At the start of this season, Corrigan was not the only newcomer to the varsity squad. After losing nine seniors, including all five starters, the Knights only had four returners and many crucial spots to fill. With an almost entirely new varsity squad, and several late-comers from football, the boys had some work to do on and off the court to build team chemistry.

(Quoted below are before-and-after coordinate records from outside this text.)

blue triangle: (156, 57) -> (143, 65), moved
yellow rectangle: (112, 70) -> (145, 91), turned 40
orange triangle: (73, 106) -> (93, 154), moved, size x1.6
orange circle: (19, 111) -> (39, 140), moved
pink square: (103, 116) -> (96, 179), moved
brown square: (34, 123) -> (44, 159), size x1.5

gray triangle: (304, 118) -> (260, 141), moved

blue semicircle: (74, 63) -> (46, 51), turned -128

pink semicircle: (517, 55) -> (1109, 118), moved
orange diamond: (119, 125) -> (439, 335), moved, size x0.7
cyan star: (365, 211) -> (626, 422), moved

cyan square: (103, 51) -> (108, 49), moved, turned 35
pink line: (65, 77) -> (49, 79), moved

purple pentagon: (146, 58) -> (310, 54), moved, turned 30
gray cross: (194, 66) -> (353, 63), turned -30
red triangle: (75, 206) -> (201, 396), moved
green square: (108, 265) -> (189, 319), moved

Mistakes are gonna happen, they happen in every game, they happen every day in life, but it’s more about how you react after mistakes, how you keep getting back up after you fall down.

— sophomore Finn Corrigan

“I think having a strong team bond is the most important thing for success on the court,” Corrigan said. “You can have a team full of all-stars that have no chemistry and you can still lose games, and that’s happened a couple times this year. St. Andrews was our first road win. It was a needed win because we dropped some games that we should’ve won. That was the first game where we started to gel with the football players, and we played a great team game.”

Starting last year on the freshman team, Corrigan began playing point guard. But he doesn’t take any credit for his success in the position.

“Coach Adame last year was the one who really put me into my role as a point guard,” Corrigan said. “He taught me that I’m the guard who kind of has to run the team and be the leader on the court. I’m so grateful to him because if he hadn’t done that, I don’t think I would be on varsity, and I definitely wouldn’t be as successful on varsity if it weren’t for him.”

“Finn is the unselfish type,” Adame said. “His willingness to put himself aside and open up the offense by distributing the ball to his teammates has always been something that I admire. He’s always thinking ahead, and he’s always trying to see what the defense is giving him and honestly that’s made him a well-rounded leader as a sophomore.”

Corrigan is not the only sophomore to make the varsity squad straight out of their freshman year. Charleston Rabb, a friend and longtime teammate of Corrigan, also made the team.

“I was always trying to figure out who was gonna be the guy to lead the team,” Adame said. “Finn definitely stepped up in that aspect and the good thing about that is Charleston is his yin to his yang.”

“We’ve been playing together ever since sixth grade,” Rabb said. “He’s a scrappy player and a great leader. We’ve always worked well together, and we feed off each other’s energy.”

Basketball has not only brought new friendships and experiences into Corrigan’s life, it’s also taught him life lessons that will stick with him forever.

“You need to be patient, and you can’t rush things,” Corrigan said. “If you rush things, especially in a game, you’ll make mistakes, so you just need to take things slow. And obviously, mistakes are gonna happen, they happen in every game, they happen every day in life, but it’s more about how you react after mistakes, how you keep getting back up after you fall down.”